Somnath Chatterjee: One of the most accomplished parliamentary orators and the speaker of the outgoing Lok Sabha will not be a member of the next house. His Bolpur constituency in West Bengal has become a reserved seat post delimitation, and his Communist Party of India-Marxist has sacked him as part of disciplinary action.
George Fernandes: He was coordinator of the NDA when the coalition was in power and held the defence portfolio. Now the firebrand union leader of the 1970s is a non-entity in his Janata Dal-United (JD-U) and had to contest the polls as an indpendent from Bihar.
Shivraj Patil: As home minister till December, Patil was the man in the hot seat as the country faced a number of Maoist strikes and a series of terrorist attacks. He was forced to quit after the Nov 26-29 Mumbai mayhem. He has not been heard of afterwards.
Natwar Singh: As external affairs minister, he was a senior member of Manmohan Singh's cabinet but had to quit after his name cropped up in a UN report on corruption in the Food for Oil programme in Iraq. He quit the party along with his son Jagat Singh, and later joined the Bahujan Samaj Party. These days, he occasionally turns up on edit pages.

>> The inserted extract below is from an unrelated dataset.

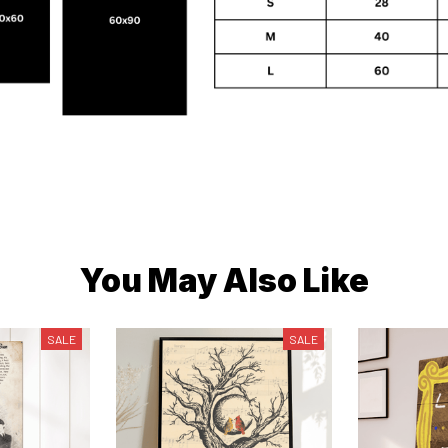
You May Also Like
SALE
SALE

Bangaru Laxman: A Dalit leader, he became the BJP president in 2000 when the party-led NDA was in power, but a year later, he was seen accepting wads of currency notes from an undercover reporter posing as the representative of an arms company. In the 2004 elections, his wife Susheela was given the BJP ticket and was elected from Jalore in Rajasthan.
Govindacharya and Uma Bharati: Govindacharya was an influential ideologue of the BJP and Uma Bharati one of the party's firebrand orators who went on to become chief minister of Madhya Pradesh and a central minister. But both are out of the party now.